EXERCISE PROMPT
Below are records. Find each line in them that holds the word "della" and copy it.

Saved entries
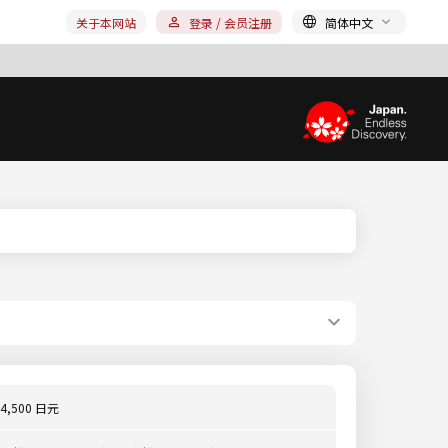
关于本网站
登录 / 会员注册
简体中文
4,500 日元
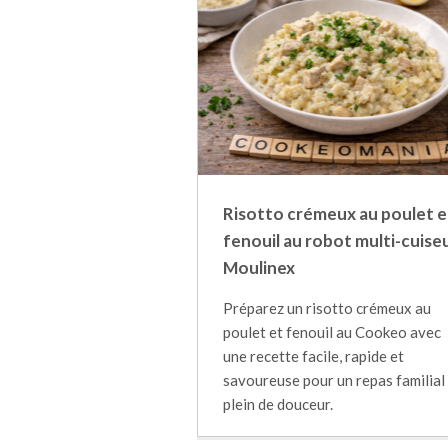
Risotto crémeux au poulet e
fenouil au robot multi-cuise
Moulinex
Préparez un risotto crémeux au
poulet et fenouil au Cookeo avec
une recette facile, rapide et
savoureuse pour un repas familial
plein de douceur.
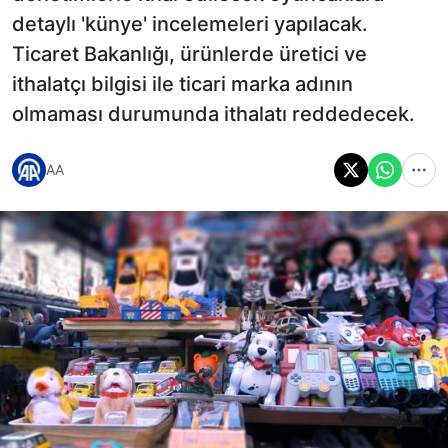
detaylı 'künye' incelemeleri yapılacak.
Ticaret Bakanlığı, ürünlerde üretici ve
ithalatçı bilgisi ile ticari marka adının
olmaması durumunda ithalatı reddedecek.
AA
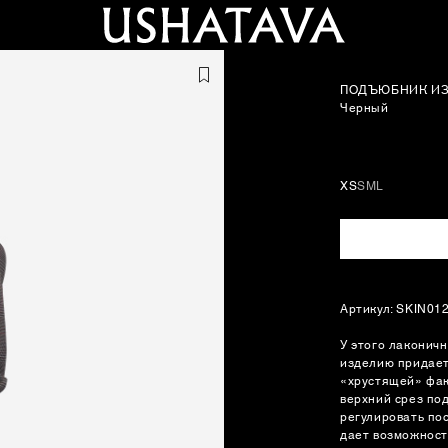
ПОДЪЮБНИК ИЗ
Черный
XS
S
M
L
Артикул: SKIN01
У этого лаконич
изделию придает
«хрустящей» фак
верхний срез по
регулировать по
дает возможност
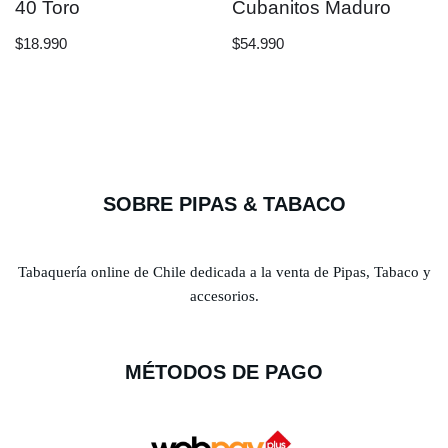
40 Toro
Cubanitos Maduro
$
18.990
$
54.990
SOBRE PIPAS & TABACO
Tabaquería online de Chile dedicada a la venta de Pipas, Tabaco y
accesorios.
MÉTODOS DE PAGO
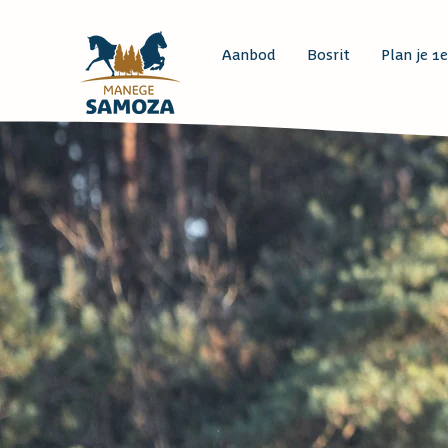
Aanbod
Bosrit
Plan je 1e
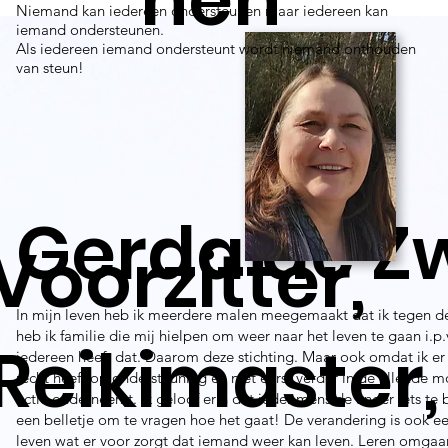
Niemand kan iedereen ondersteunen maar iedereen kan
iemand ondersteunen.
Als iedereen iemand ondersteunt wordt niemand onthouden
van steun!
Gerda de Z
Voorzitter,
In mijn leven heb ik meerdere malen meegemaakt dat ik tegen d
heb ik familie die mij hielpen om weer naar het leven te gaan i.p.
Reikimaster,
iedereen heeft dat. Daarom deze stichting. Maar ook omdat ik er
recht heeft op ondersteuning en niet eerst verder in de ellende
actie onderneemt. Ik geloof erin dat ieder mens de ander iets te b
een belletje om te vragen hoe het gaat! De verandering is ook e
leven wat er voor zorgt dat iemand weer kan leven. Leren omga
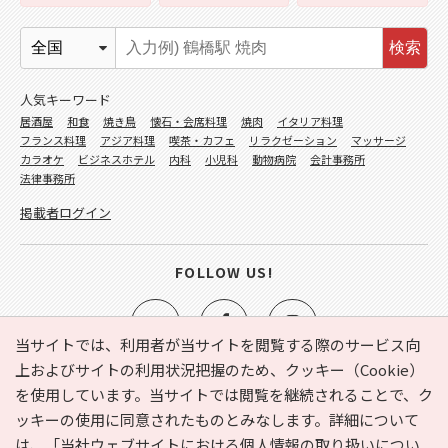
検索
人気キーワード
居酒屋
和食
焼き鳥
懐石・会席料理
焼肉
イタリア料理
フランス料理
アジア料理
喫茶・カフェ
リラクゼーション
マッサージ
カラオケ
ビジネスホテル
内科
小児科
動物病院
会計事務所
法律事務所
掲載者ログイン
FOLLOW US!
当サイトでは、利用者が当サイトを閲覧する際のサービス向
上およびサイトの利用状況把握のため、クッキー（Cookie）
を使用しています。当サイトでは閲覧を継続されることで、ク
e-NAVITA（イーナビタ）とは？
お気に入り
ヘルプ
ッキーの使用に同意されたものとみなします。詳細について
利用規約
個人情報の取り扱いについて
運営会社
は、
「当社ウェブサイトにおける個人情報の取り扱いについ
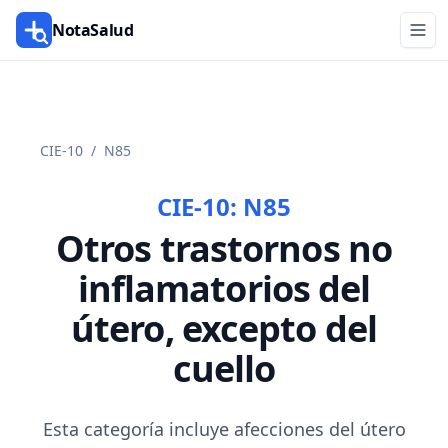
NotaSalud
CIE-10
/
N85
CIE-10:
N85
Otros trastornos no
inflamatorios del
útero, excepto del
cuello
Esta categoría incluye afecciones del útero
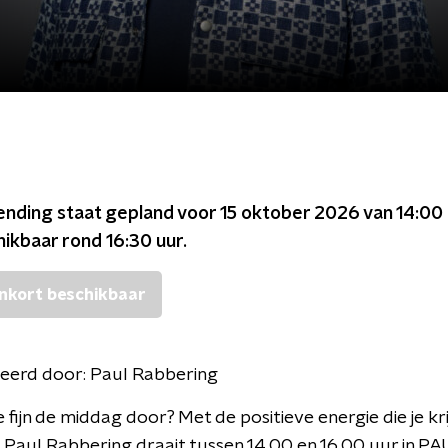
ending staat gepland voor
15 oktober 2026 van 14:00 
chikbaar rond
16:30
uur.
nkort beschikbaar
eerd door:
Paul Rabbering
 fijn de middag door? Met de positieve energie die je kri
 Paul Rabbering draait tussen 14.00 en 16.00 uur in PA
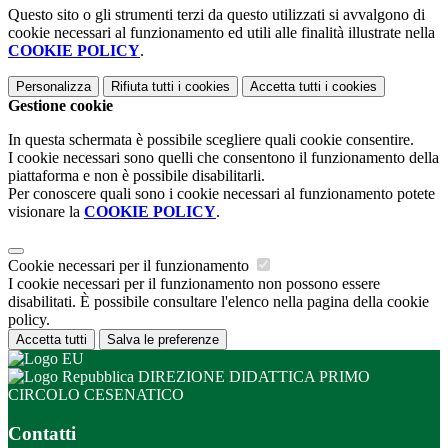
Questo sito o gli strumenti terzi da questo utilizzati si avvalgono di
cookie necessari al funzionamento ed utili alle finalità illustrate nella
COOKIE POLICY
.
Personalizza
Rifiuta tutti
i cookies
Accetta tutti
i cookies
Gestione cookie
In questa schermata è possibile scegliere quali cookie consentire.
I cookie necessari sono quelli che consentono il funzionamento della
piattaforma e non è possibile disabilitarli.
Per conoscere quali sono i cookie necessari al funzionamento potete
visionare la
COOKIE POLICY
.
Cookie necessari per il funzionamento
I cookie necessari per il funzionamento non possono essere
disabilitati. È possibile consultare l'elenco nella pagina della cookie
policy.
Accetta tutti
Salva le preferenze
DIREZIONE DIDATTICA PRIMO
CIRCOLO CESENATICO
Contatti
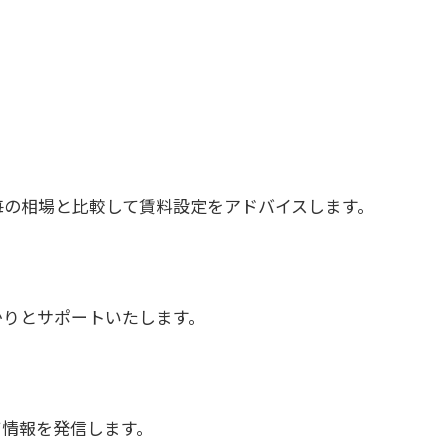
毎の相場と比較して賃料設定をアドバイスします。
かりとサポートいたします。
て情報を発信します。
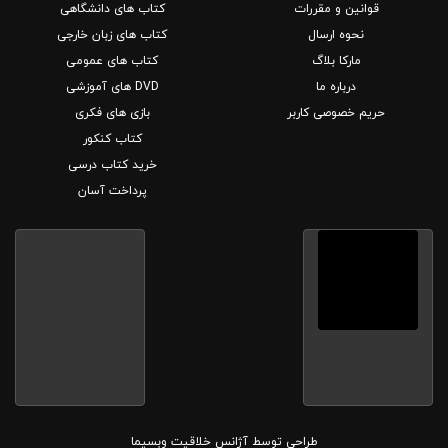
قوانین و مقررات
کتاب های دانشگاهی
نحوه ارسال
کتاب های زبان خارجی
مارکا بلاگ
کتاب های عمومی
درباره ما
DVD های آموزشی
حریم خصوصی کاربر
بازی های فکری
کتاب کنکور
خرید کتاب درسی
پرداخت آسان
طراحی توسط
آژانس خلاقیت وبسیما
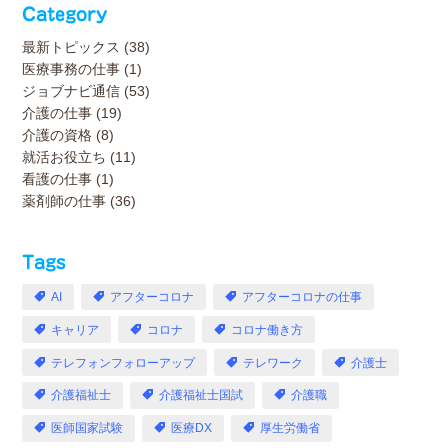
Category
最新トピックス
(38)
医療事務の仕事
(1)
ジョブナビ通信
(53)
介護の仕事
(19)
介護の資格
(8)
就活お役立ち
(11)
看護の仕事
(1)
薬剤師の仕事
(36)
Tags
AI
アフターコロナ
アフターコロナの仕事
キャリア
コロナ
コロナ働き方
テレフォンフォローアップ
テレワーク
介護士
介護福祉士
介護福祉士国試
介護職
医師国家試験
医療DX
厚生労働省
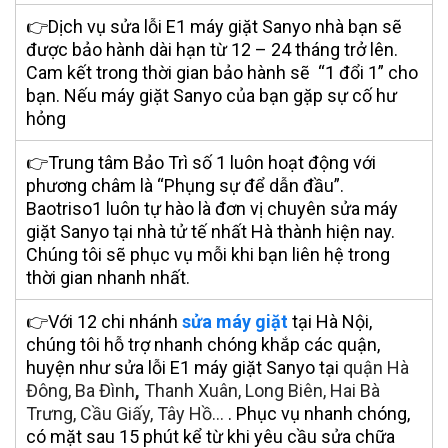
👉Dịch vụ sửa lỗi E1 máy giặt Sanyo nhà bạn sẽ
được bảo hành dài hạn từ 12 – 24 tháng trở lên.
Cam kết trong thời gian bảo hành sẽ “
1 đổi 1
” cho
bạn. Nếu máy giặt Sanyo của bạn gặp sự cố hư
hỏng
👉Trung tâm Bảo Trì số 1 luôn hoạt động với
phương châm là “Phụng sự để dẫn đầu”
.
Baotriso1 luôn tự hào là đơn vị chuyên
sửa máy
giặt Sanyo tại nhà
tử tế nhất Hà thành hiện nay.
Chúng tôi sẽ phục vụ mỗi khi bạn liên hệ trong
thời gian nhanh nhất.
👉Với 12 chi nhánh
sửa máy giặt
tại Hà Nội,
chúng tôi hỗ trợ nhanh chóng khắp các quận,
huyện như sửa lỗi E1 máy giặt Sanyo tại
quận Hà
Đông, Ba Đình
,
Thanh Xuân, Long Biên, Hai Bà
Trưng, Cầu Giấy, Tây Hồ…
. Phục vụ nhanh chóng,
có mặt sau 15 phút kể từ khi yêu cầu sửa chữa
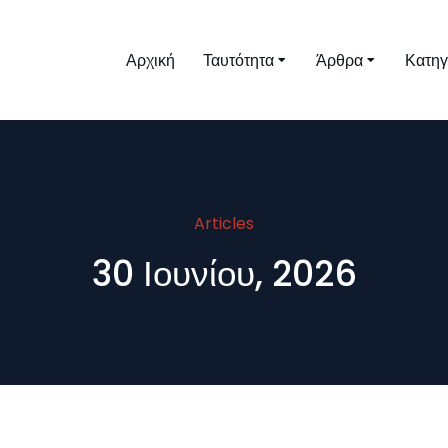
Αρχική
Ταυτότητα
Άρθρα
Κατηγ
Articles
30 Ιουνίου, 2026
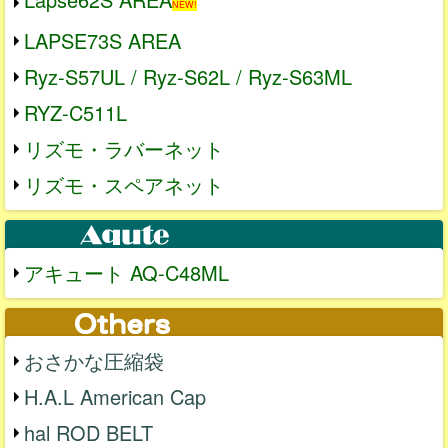
NEW!
LAPSE73S AREA
Ryz-S57UL / Ryz-S62L / Ryz-S63ML
RYZ-C511L
リズモ・ラバーネット
リズモ・スペアネット
アキュート AQ-C48ML
おさかな圧縮袋
H.A.L American Cap
hal ROD BELT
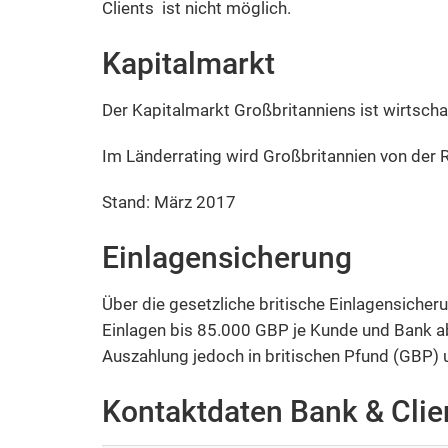
Clients ist nicht möglich.
Kapitalmarkt
Der Kapitalmarkt Großbritanniens ist wirtschaf
Im Länderrating wird Großbritannien von der
Stand: März 2017
Einlagensicherung
Über die gesetzliche britische Einlagensiche
Einlagen bis 85.000 GBP je Kunde und Bank ab
Auszahlung jedoch in britischen Pfund (GBP) u
Kontaktdaten Bank & Clie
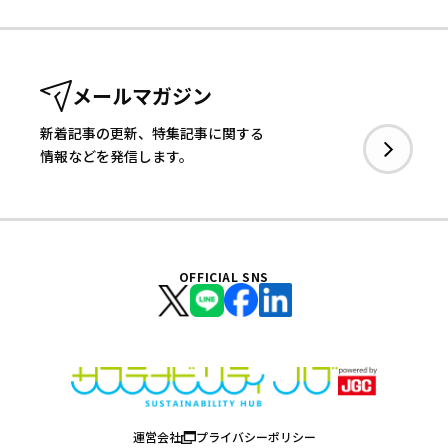
メールマガジン
新着記事の更新、特集記事に関する
情報などを発信します。
OFFICIAL SNS
運営会社
プライバシーポリシー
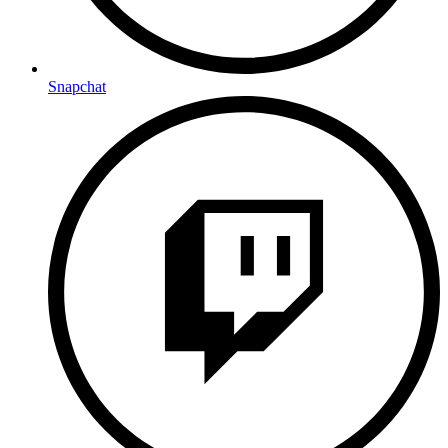
Snapchat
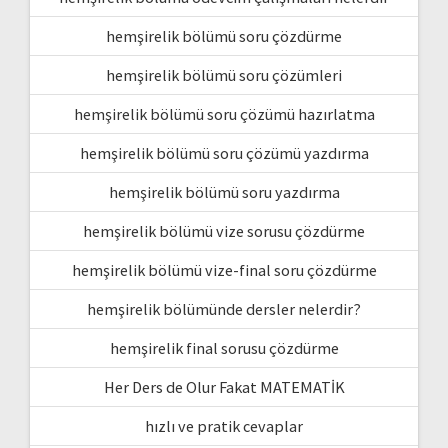
hemşirelik bölümü soru çözdürme
hemşirelik bölümü soru çözümleri
hemşirelik bölümü soru çözümü hazırlatma
hemşirelik bölümü soru çözümü yazdırma
hemşirelik bölümü soru yazdırma
hemşirelik bölümü vize sorusu çözdürme
hemşirelik bölümü vize-final soru çözdürme
hemşirelik bölümünde dersler nelerdir?
hemşirelik final sorusu çözdürme
Her Ders de Olur Fakat MATEMATİK
hızlı ve pratik cevaplar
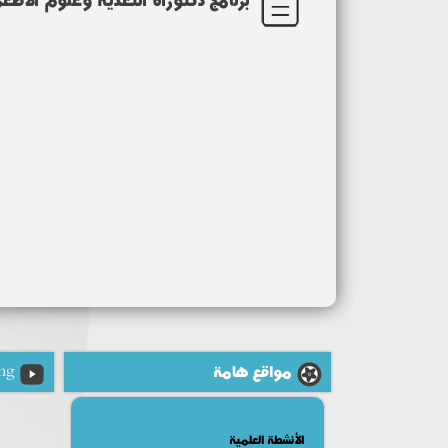
مواقع هامة
ng
الأنشطة العلمية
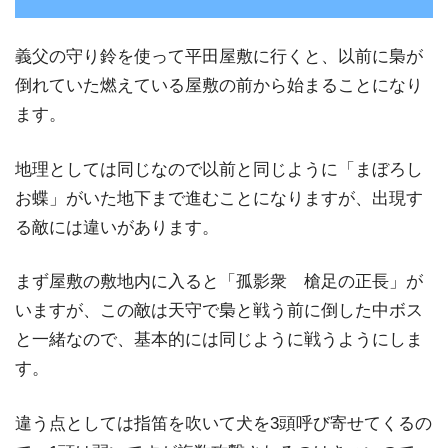
義父の守り鈴を使って平田屋敷に行くと、以前に梟が
倒れていた燃えている屋敷の前から始まることになり
ます。
地理としては同じなので以前と同じように「まぼろし
お蝶」がいた地下まで進むことになりますが、出現す
る敵には違いがあります。
まず屋敷の敷地内に入ると「孤影衆 槍足の正長」が
いますが、この敵は天守で梟と戦う前に倒した中ボス
と一緒なので、基本的には同じように戦うようにしま
す。
違う点としては指笛を吹いて犬を3頭呼び寄せてくるの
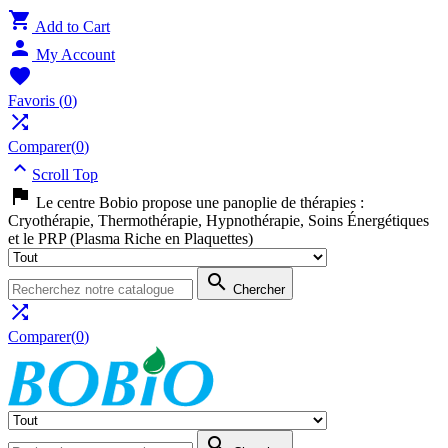

Add to Cart

My Account

Favoris
(
0
)

Comparer(
0
)

Scroll Top

Le centre Bobio propose une panoplie de thérapies :
Cryothérapie, Thermothérapie, Hypnothérapie, Soins Énergétiques
et le PRP (Plasma Riche en Plaquettes)

Chercher

Comparer(
0
)


RESPONSE AREA
I cookie necessari sono quelli che consentono il funzionamento della
disabilitati. È possibile consultare l'elenco nella pagina della cookie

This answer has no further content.